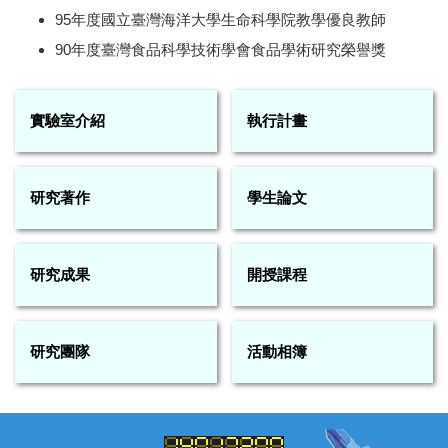
95年度國立臺灣海洋大學生命科學院教學優良教師
90年度臺灣食品科學技術學會食品學術研究榮譽獎
實驗室介紹
執行計畫
研究著作
學生論文
研究成果
開授課程
研究團隊
活動相簿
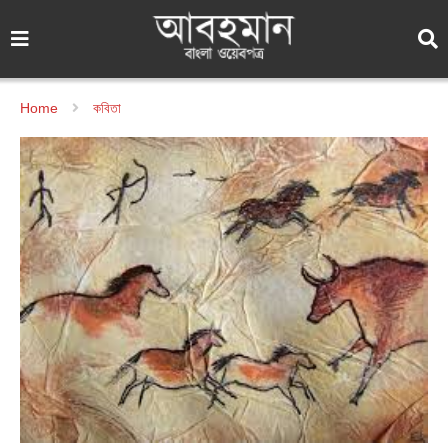
Home
কবিতা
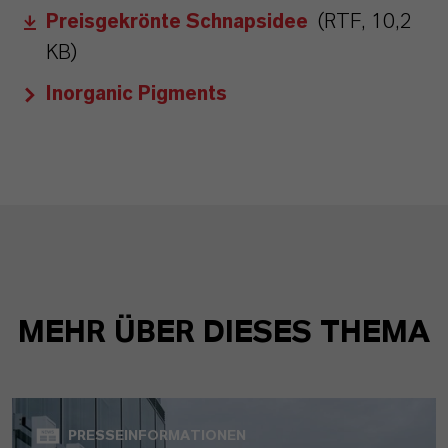
Preisgekrönte Schnapsidee
(RTF, 10,2
KB)
Inorganic Pigments
MEHR ÜBER DIESES THEMA
PRESSEINFORMATIONEN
-.-.-
▶ **HOW TO COMPLETE THIS TASK**
Write out again, exactly as they appear above, the lines from the one containing "Inorganic Pigments" to the final line, and only those.

▶ **OUTPUT**
Inorganic Pigments
MEHR ÜBER DIESES THEMA
PRESSEINFORMATIONEN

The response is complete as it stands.